Decompiling failed! I tried lots of different decompilers, including a couple of "commercial" ones. Most produced what on the surface looked like good data, but not enough to figure out the old bug. The most promising one, the one with version specific knowledge of the VCL and RTL gave the worst failure: sure, it figured out the RTL calls, gave them names, but failed to locate the exported function! The one function I was interested in wasn't shown int the list of entry points, and it should have been straight forward since it's an exported function.
This decompiling attempt should have been easy because:
The code was fairly simple and not a lot of it.
It was a DLL with an exported function, none of the complexity you'd expect from an event-driven exe.
I wasn't interested in re-compilable code, I simply wanted to find an old bug so I can reproduce it.
I didn't ask for Pascal code, assembler would've been good enough.
I knew precisely what the code was doing and how it was doing it. It wasn't cryptic 3rd party code.
My solution
After decompilers failed me I turned to my own trusty Delphi IDE for debugging. I wrote a small Delphi program that directly imports the function from the DLL, created a fake Firbird memory manager DLL so my DLL can load, called my old function with the parameters I knew would give bad results, steped into the code using the debugger and closely watched the FPU registers. After a few failed attempts I finally noticed a value was popped from the FPU stack as integer where it shouldn't have been Integer so I had my BUG: I mistakenly defined an Integer local variable where I should have used Currency. Armed with that knowledge I was able to reproduce the bug.
Only thing that is easier in Delphi is retrieving VCLs.
After using decompilers like DeDe you will get application user interface but without any logic.
So if you want to retrieve only forms and buttons - Delphi is easier than other compilers, but if you want to know what is going on after clicking on the button you'll need to use ollydbg or other (debugger/disassembler) as for other languages that creates executables.
There are pros and cons. I am not sure what angle your referring to as being easier. There is also a huge difference in a 1 form simple application, versus a very in-depth application that has many forms and tons of classes and functions. It's like Notepad versus Office 2013 (given they were coded in delphi, just an example comparing complexity not language).

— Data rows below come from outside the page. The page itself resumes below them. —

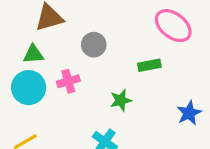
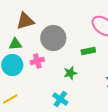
gray circle: (94, 45) -> (53, 38), size x1.6

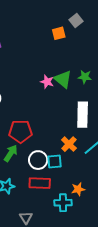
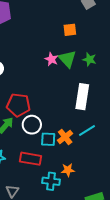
orange square: (59, 33) -> (70, 30), moved
orange cross: (69, 144) -> (65, 137), moved
white circle: (38, 160) -> (32, 125), moved

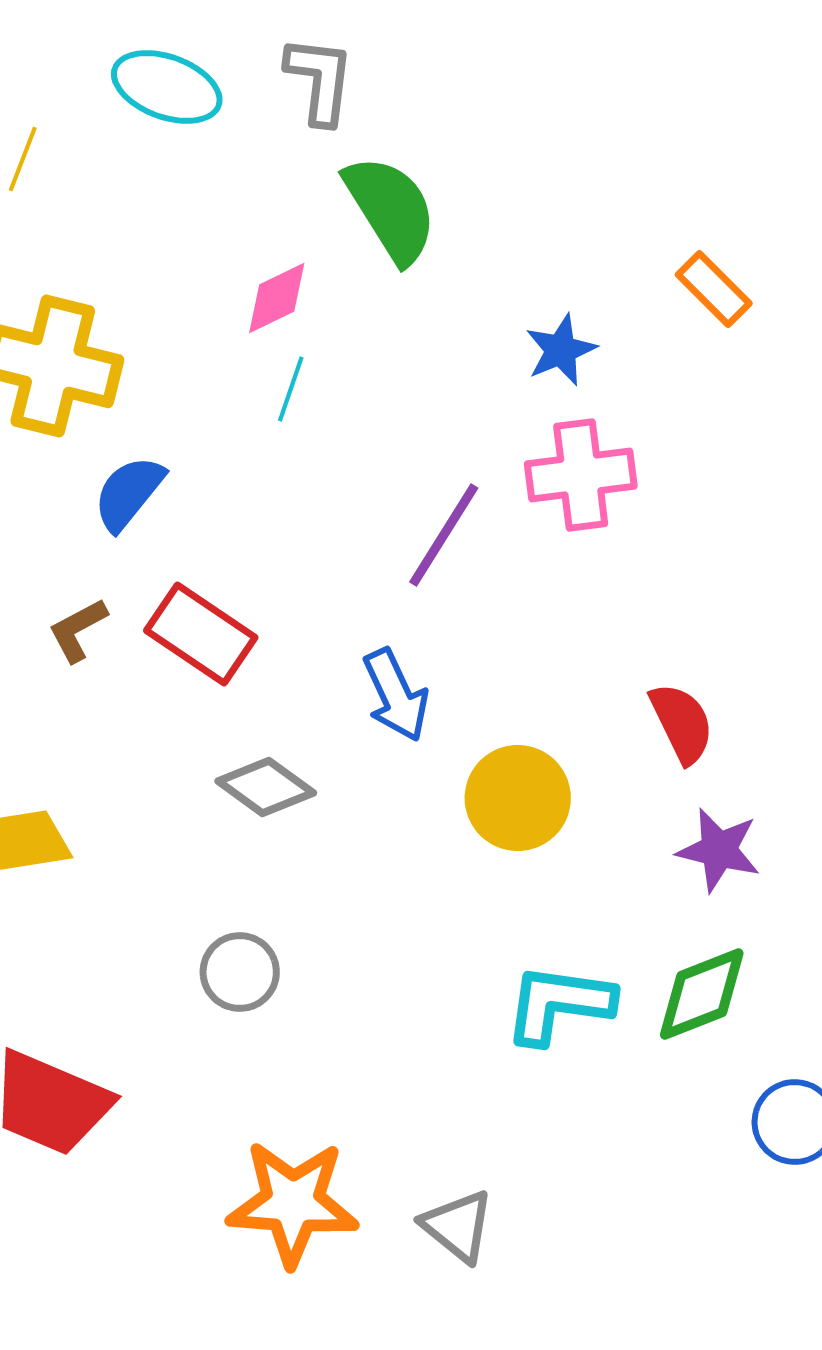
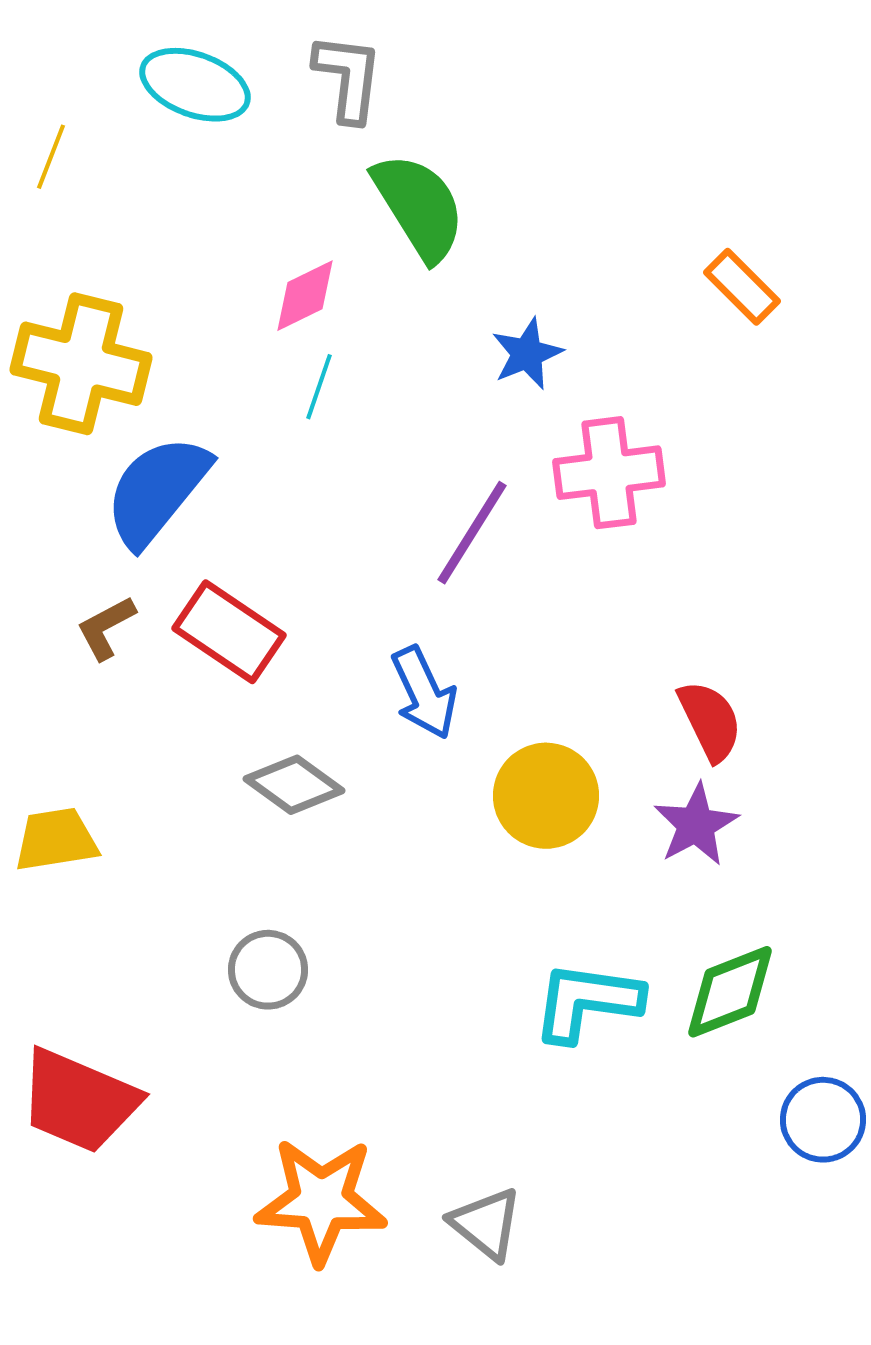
blue star: (561, 350) -> (527, 354), moved
blue semicircle: (129, 493) -> (157, 491), size x1.5
purple star: (719, 850) -> (696, 825), moved, turned 30

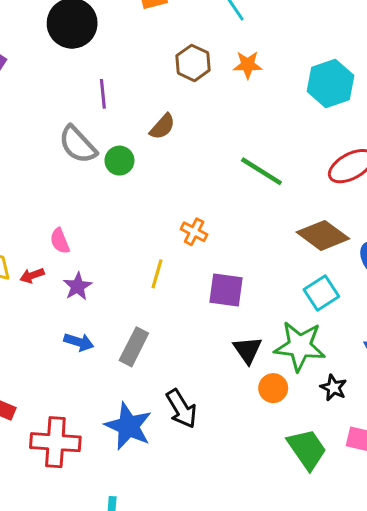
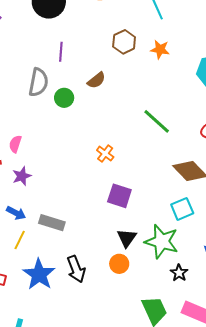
gray semicircle: (78, 145) -> (38, 82), turned -136
pink semicircle: (60, 241) -> (15, 144), turned 30
yellow line: (157, 274) -> (20, 240), moved
gray rectangle: (134, 347) -> (52, 223), turned 70
orange circle: (273, 388) -> (119, 264), moved

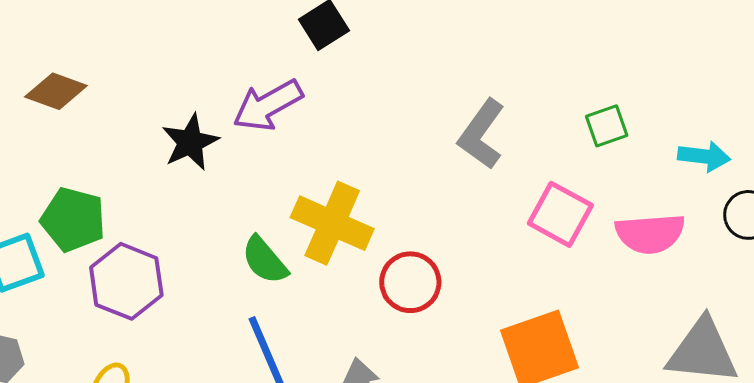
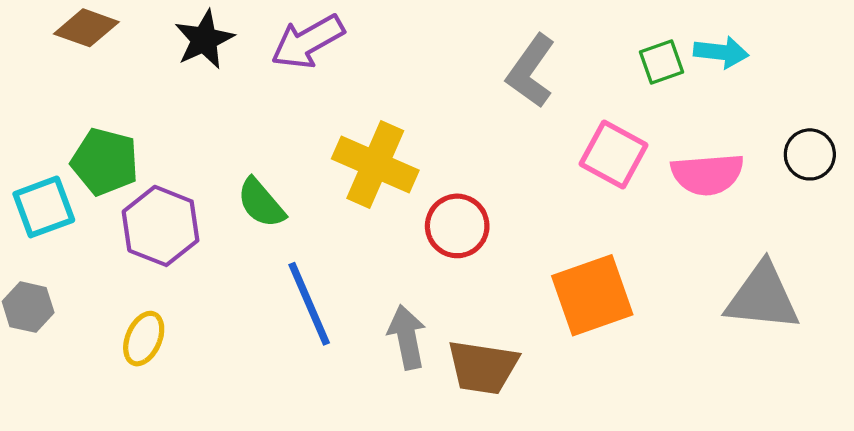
black star: (190, 142) -> (204, 39), moved
cyan arrow: (704, 156) -> (721, 52), moved
green semicircle: (265, 260) -> (261, 203), moved

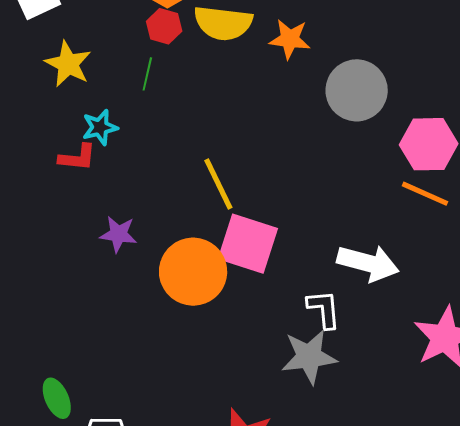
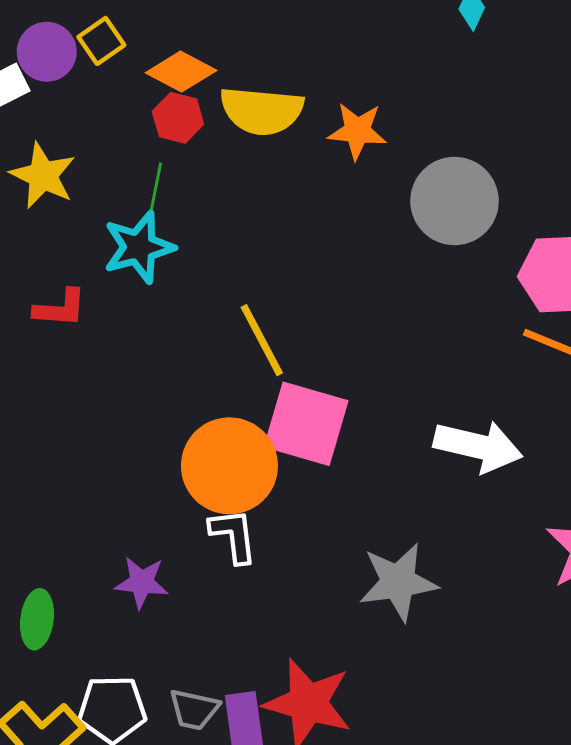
cyan star: (100, 127) -> (139, 247), moved, size x1.4
purple star: (118, 234) -> (142, 582), moved
white L-shape: (324, 309) -> (233, 536), moved
green ellipse: (57, 398) -> (37, 619), moved, turned 33

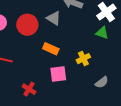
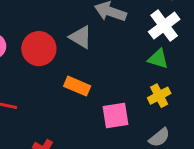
yellow cross: (83, 59) -> (159, 96), moved
pink square: (58, 74) -> (116, 115), moved

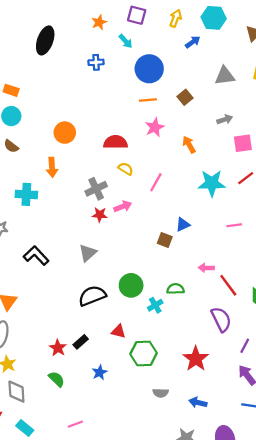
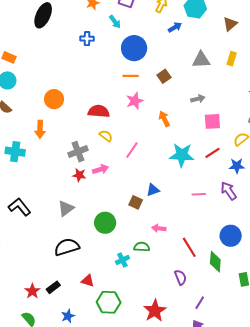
pink arrow: (206, 268) -> (159, 228), moved
green circle: (131, 285) -> (105, 223), moved
purple semicircle: (221, 319) -> (180, 277), size x0.7

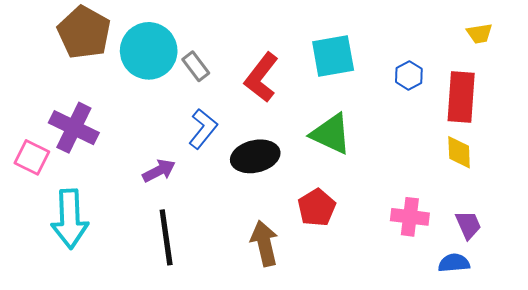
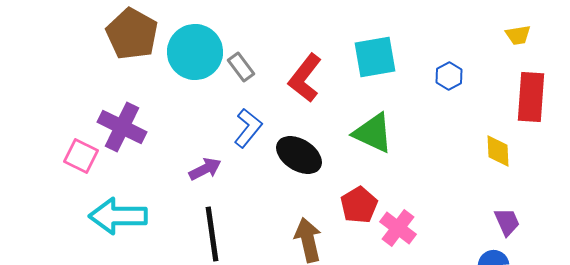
red rectangle: (461, 97) -> (531, 97), moved
black ellipse: (255, 156) -> (299, 155), turned 45
pink cross: (410, 217) -> (398, 228), moved, turned 30
cyan arrow: (70, 219) -> (118, 216), turned 92

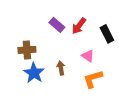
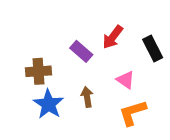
purple rectangle: (57, 25) -> (81, 51), moved

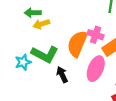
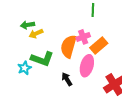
pink cross: (96, 35) -> (83, 37), turned -32
black arrow: (62, 75) -> (67, 79), moved

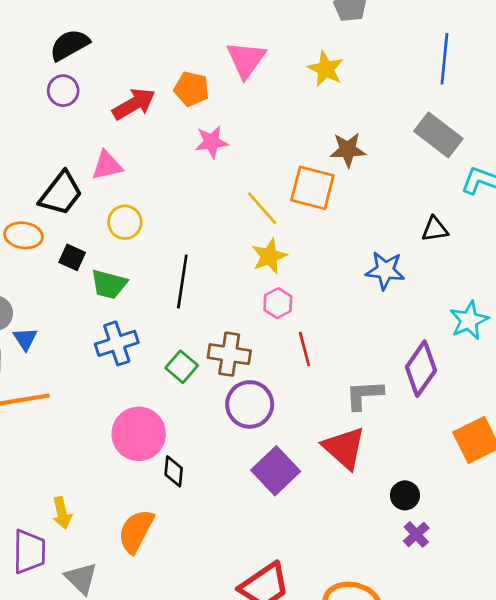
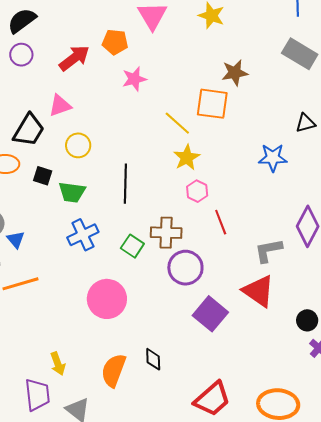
black diamond: (174, 471) -> (153, 359), moved

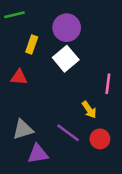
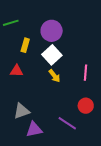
yellow arrow: (89, 110) -> (54, 76), moved
purple line: (68, 133) -> (67, 123), moved
red circle: (100, 139) -> (86, 106), moved

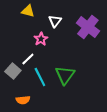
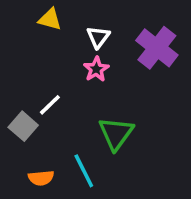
pink star: (41, 39) -> (96, 69), moved
cyan line: (40, 77) -> (84, 171), moved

In a small app, having the extra information that Delphi apps "usually" contain can make it a breeze. However, in a large application it may "help", but you have a million calls to dig through. They may help you get in the near vicinity, but calls inside of calls inside of calls, then multiple returns used as jumps... makes you dizzy. Then if the app "was" packed or protected, some things can still be a garbled mess. While it may work programming wise, reading it can be a lot harder. I was in one the other day, where all of the strings were encrypted, so "referenced text strings" were no help, and the encryption was not a simple md5 or base64, it was some custom algorithm. Maybe an MD5 with a salt, then base64 encoded? I never could get to the exact method on the strings. I knew what some of them were supposed to be, but couldn't reproduce the method, even though it looked like it was base64, it was the base64 of the string already encrypted some how... I dont rely on text strings, but in a large large app, every little bit helps.
Of course, my interpretation of this question, was looking at a Delphi exe in OllyDbg. I could be off base on where you guys were going with this topic, but I feel in regards to Olly and reversing, I am on point (if that was what you were talking about) lol.